Bauer Johannes, Magg Sven, Wermter Stefan
University of Hamburg, Department of Informatics, Knowledge Technology, WTM, Vogt-Kölln-Straße 30, 22527 Hamburg, Germany.
Neural Netw. 2015 May;65:44-52. doi: 10.1016/j.neunet.2015.01.004. Epub 2015 Feb 2.
Top-down cognitive processes affect the way bottom-up cross-sensory stimuli are integrated. In this paper, we therefore extend a successful previous neural network model of learning multisensory integration in the superior colliculus (SC) by top-down, attentional input and train it on different classes of cross-modal stimuli. The network not only learns to integrate cross-modal stimuli, but the model also reproduces neurons specializing in different combinations of modalities as well as behavioral and neurophysiological phenomena associated with spatial and feature-based attention. Importantly, we do not provide the model with any information about which input neurons are sensory and which are attentional. If the basic mechanisms of our model-self-organized learning of input statistics and divisive normalization-play a major role in the ontogenesis of the SC, then this work shows that these mechanisms suffice to explain a wide range of aspects both of bottom-up multisensory integration and the top-down influence on multisensory integration.
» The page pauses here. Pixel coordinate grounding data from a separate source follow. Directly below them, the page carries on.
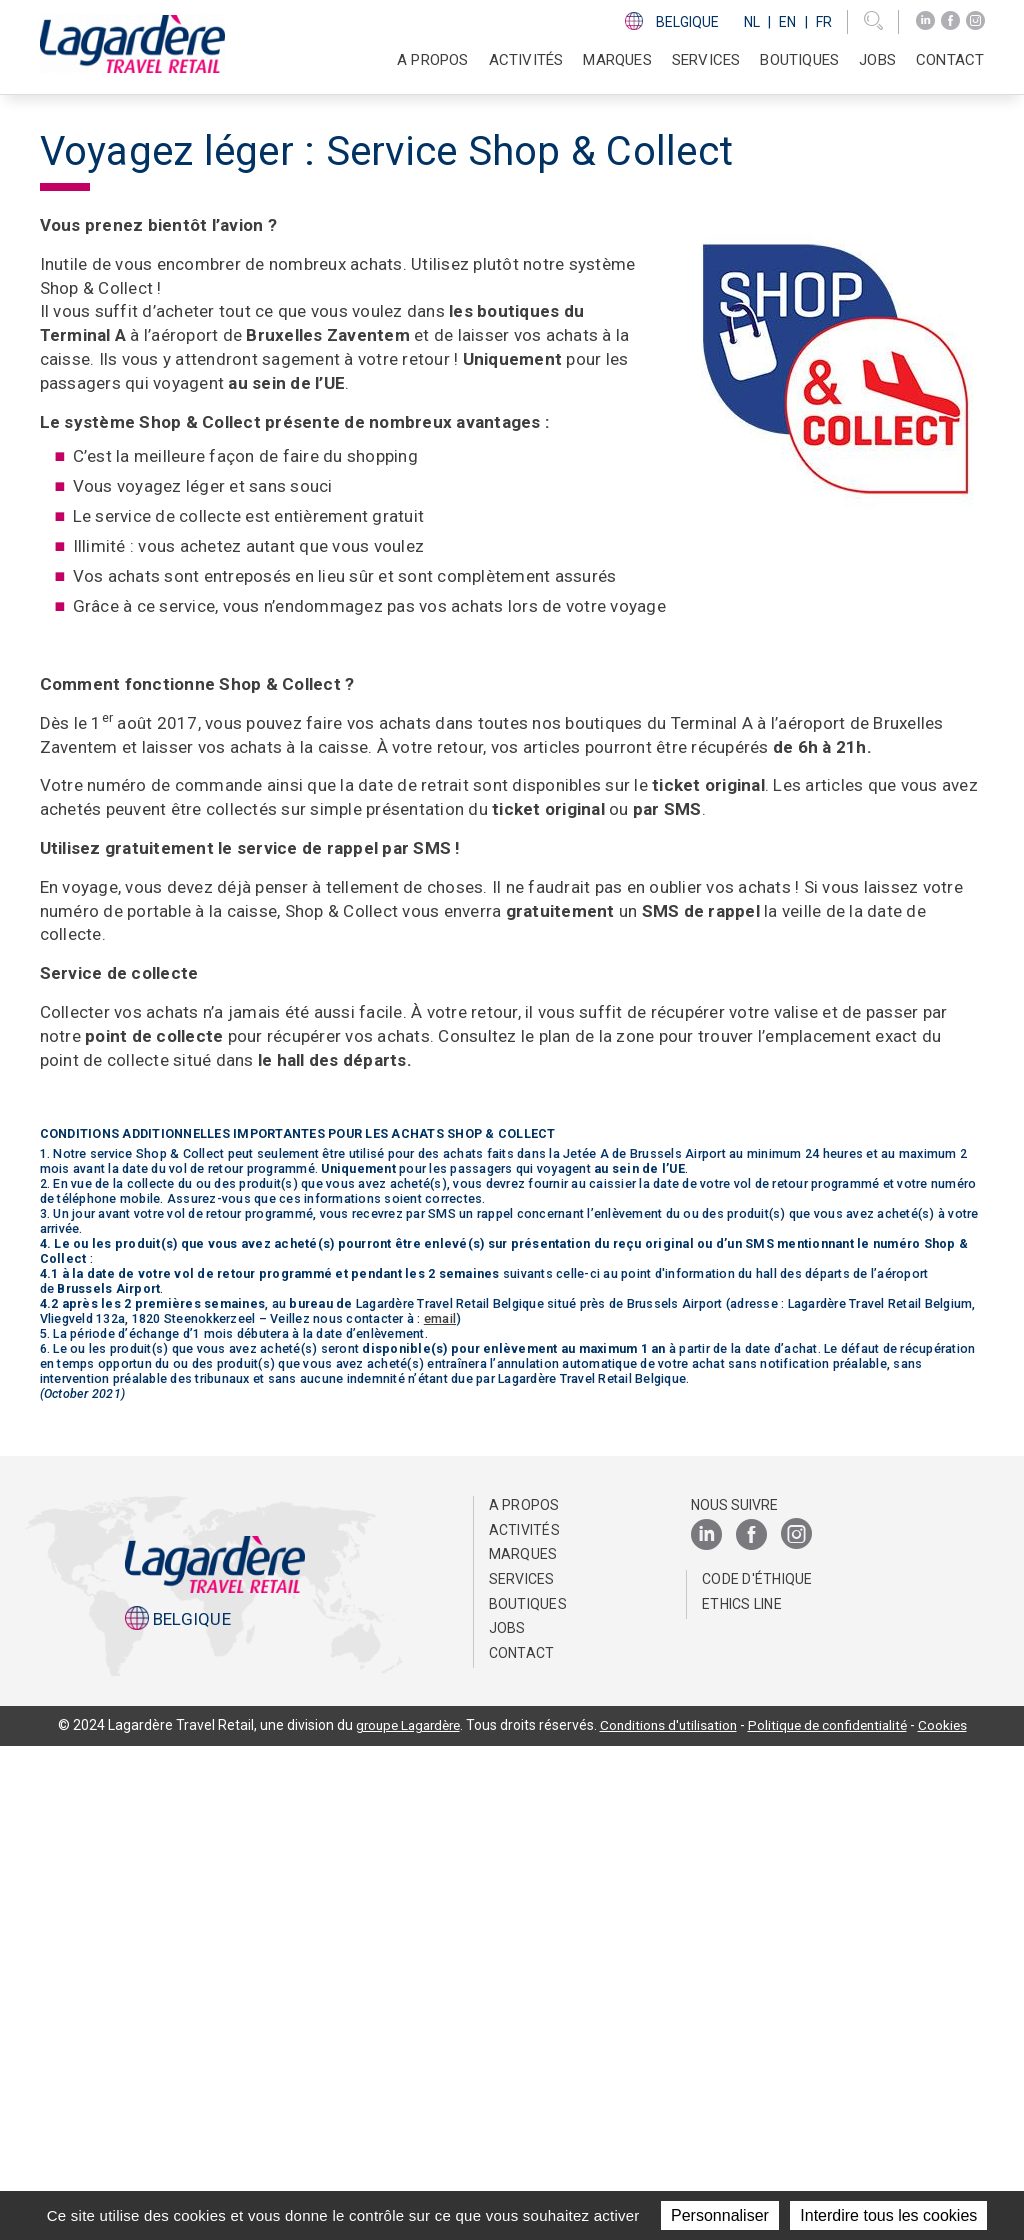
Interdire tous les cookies (888, 2215)
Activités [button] (526, 60)
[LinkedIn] (925, 21)
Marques (617, 60)
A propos (524, 1999)
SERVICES (706, 60)
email (440, 1812)
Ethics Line (742, 2098)
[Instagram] (975, 21)
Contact (950, 60)
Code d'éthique (757, 2073)
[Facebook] (950, 21)
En (787, 22)
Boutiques (799, 60)
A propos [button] (433, 60)
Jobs (877, 60)
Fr (824, 22)
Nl (752, 22)
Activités (524, 2024)
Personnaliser (720, 2215)
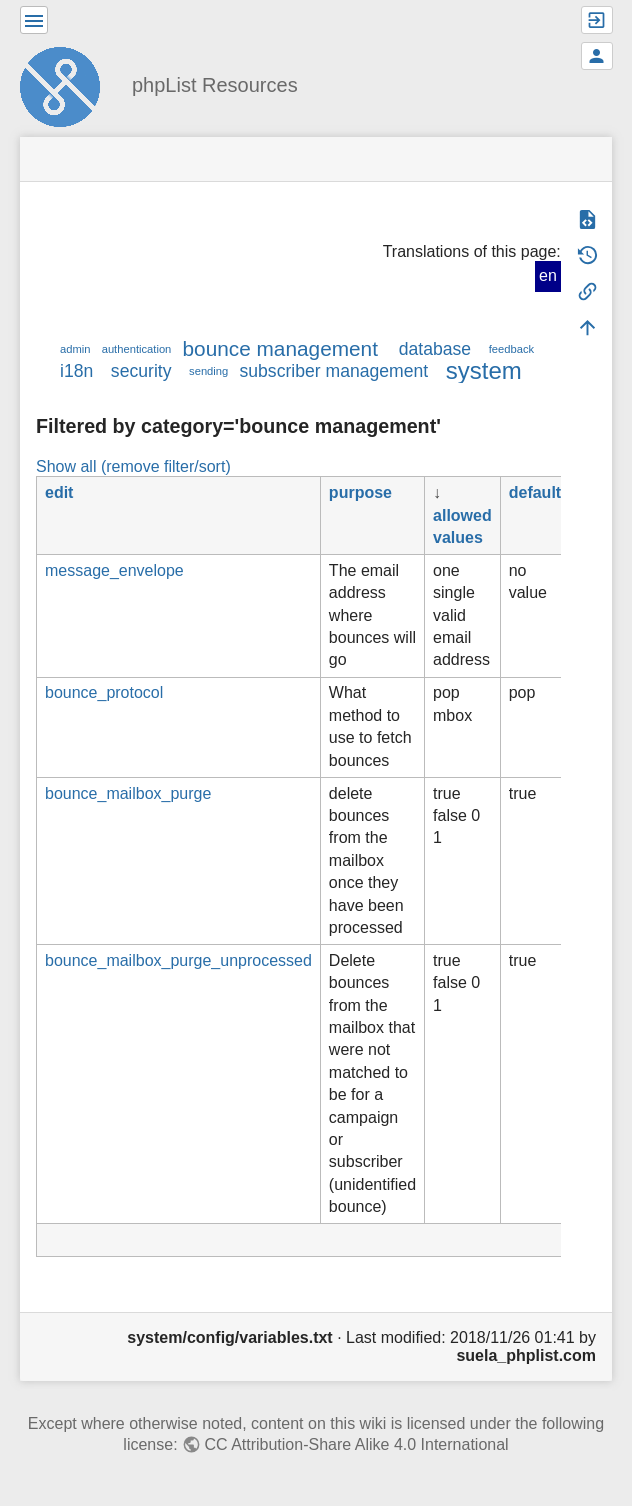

自上而下的认知过程会影响自下而上的跨感觉刺激的整合方式。因此,在本文中,我们扩展了先前一个成功的神经网络模型,该模型通过自上而下的注意力输入来学习上丘(SC)中的多感觉整合,并在不同类别的跨模态刺激上对其进行训练。该网络不仅学会了整合跨模态刺激,而且该模型还再现了专门处理不同模态组合的神经元,以及与基于空间和特征的注意力相关的行为和神经生理现象。重要的是,我们没有向模型提供任何关于哪些输入神经元是感觉性的以及哪些是注意力性的信息。如果我们模型的基本机制——输入统计的自组织学习和归一化抑制——在SC的个体发生中起主要作用,那么这项工作表明这些机制足以解释自下而上的多感觉整合以及自上而下对多感觉整合影响的广泛方面。